Most children ages 9–12 need 9–12 hours of sleep per night. Teenagers need 8–10 hours. Despite this, surveys show many young people get far less.

Scientists emphasize that there is no substitute for sleep — it cannot be fully recovered after the fact, and no amount of caffeine replaces what the sleeping brain does.

36. What is the main idea of this passage?

37. Why does the brain paralyze the body's muscles during REM sleep?

Question 38. 2-credit Explain what happens during non-REM sleep and why it matters. Use two details from the passage.

The Map Collector

Mr. Ferrante had been collecting old maps for forty years. His apartment was full of them — rolled in tubes, framed on walls, spread under glass on the dining table he no longer used for dining.

He was, in the eyes of his neighbors, an eccentric. He did not disagree.

His niece Sofia visited on Sundays. She was twelve, easily bored by most adult hobbies, but there was something about the maps she couldn't ignore. They were beautiful, first of all. But more than that, they were wrong in interesting ways.

"This one says there's a sea monster here," she said one afternoon, pointing to an expanse of blank ocean on a sixteenth-century chart.

"Sea monster, or unknown," Mr. Ferrante said. "The cartographers drew what they didn't know."

Sofia thought about that. "So the map is a record of what people didn't know yet."

"Yes. And of what they were afraid of. And what they imagined." He paused. "All maps are.
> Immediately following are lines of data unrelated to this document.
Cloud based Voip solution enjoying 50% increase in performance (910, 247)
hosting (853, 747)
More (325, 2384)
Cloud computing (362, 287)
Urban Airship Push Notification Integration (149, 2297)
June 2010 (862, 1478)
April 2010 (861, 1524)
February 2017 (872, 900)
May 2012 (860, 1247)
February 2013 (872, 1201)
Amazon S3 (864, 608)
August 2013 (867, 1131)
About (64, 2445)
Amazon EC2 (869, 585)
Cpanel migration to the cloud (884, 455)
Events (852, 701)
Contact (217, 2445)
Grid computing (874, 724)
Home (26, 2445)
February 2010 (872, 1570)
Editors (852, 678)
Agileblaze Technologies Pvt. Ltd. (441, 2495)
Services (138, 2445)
Even modern ones."

Sofia looked at the map differently after that. The blank spaces weren't failures. They were honest — someone's admission that the world extended beyond their knowledge and that the edge of what they knew wasn't the edge of what was real.

Later she asked him why he collected them.
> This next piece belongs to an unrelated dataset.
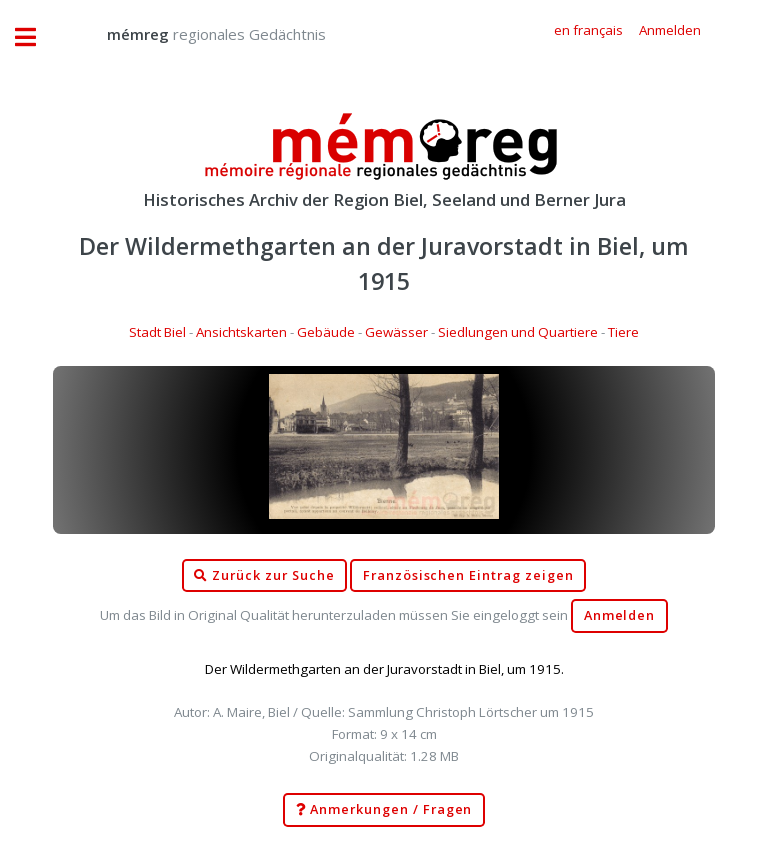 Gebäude (326, 332)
"Because," he said simply, "they remind me how much there is still to find out."

Sofia decided she would start a collection of her own. Not maps, necessarily. But something.

39. What does Mr. Ferrante mean when he says 'Even modern ones' in reference to maps?

40. How does Sofia's view of the blank spaces on the maps change?

Question 41. 2-credit What does Sofia learn from her conversation with Mr. Ferrante that changes how she sees the maps? Use two details from the passage.

Question 42. 4-credit Both 'The Understudy' and 'The Map Collector' feature characters who find meaning in things others might overlook or undervalue. How do Theo and Sofia each discover this meaning, and what do the two passages suggest about the value of paying careful attention? Use details from BOTH passages.